Hill: That’s what analysis is all about.

Griep: This is a very big issue on the equity-analytic side of our business, and with the index business as well. I know they’ve proposed a definition of operating earnings to try to bring standardization to that aspect, and it’s the one that we would use internally for valuation purposes.

Hill: But you can’t do that. The problem is, everyone agrees that the extraordinary items as defined by FASB should be excluded from the GAAP net earnings. But the sticky wickets are the footnotes, the restructuring charges, the asset-sale gains and losses, the acquisition charges, litigation, inventory write-downs. All these kinds of things can come in a lot of different shapes and flavors.

Rethinking Rating Triggers

Let’s turn to another post-Enron issue: rating triggers.
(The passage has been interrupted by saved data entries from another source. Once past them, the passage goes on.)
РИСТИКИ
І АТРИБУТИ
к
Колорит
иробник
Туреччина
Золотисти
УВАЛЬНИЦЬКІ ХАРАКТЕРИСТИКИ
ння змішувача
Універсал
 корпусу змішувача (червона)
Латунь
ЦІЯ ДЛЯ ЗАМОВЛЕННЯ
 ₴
The rating agencies are going to take a closer look at those, but S&P seemed to suggest that a lot of change wasn’t necessary.

Griep: Enron was a catalyst for us to undertake a review of what the actual exposure was of, in particular, lower-investment-grade companies — those rated in the triple-B, single-A range — to contingent commitments that involved significant debt repayment or collateral pledge. While it’s been played up in the media as a focus on credit-rating triggers, the questionnaire we put together actually focuses on rating, equity-price, and other kinds of operating-performance triggers that are built into borrowing arrangements and counterparty arrangements. The problem of how to factor these triggers into the rating process is a challenging one, and one that we’re still reviewing.
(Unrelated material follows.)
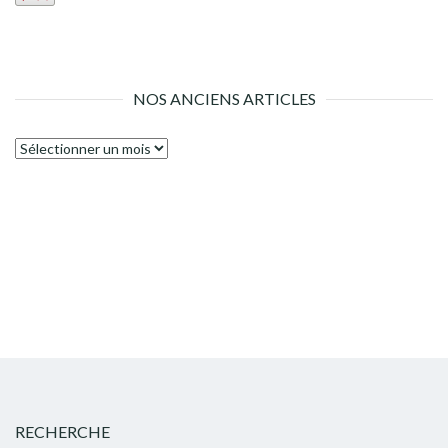
NOS ANCIENS ARTICLES
Nos
anciens
articles
RECHERCHE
The alternative methodologies are to factor it directly into the rating, in the form of reduced financial flexibility; or, secondarily, just signal the presence of this contingent risk in a way that’s incremental to the rating. But we’re going through a process of differentiating the degree to which these triggers represent risks.

You know, rating agencies are in a difficult position. Our goal is to opine on creditworthiness, not create it. So where we have a company that is rated triple B minus and has substantial triggers, if they were to fall to noninvestment grade, the debate internally is the extent to which we lower that rating. It becomes self-fulfilling. Is there another way to signal that risk?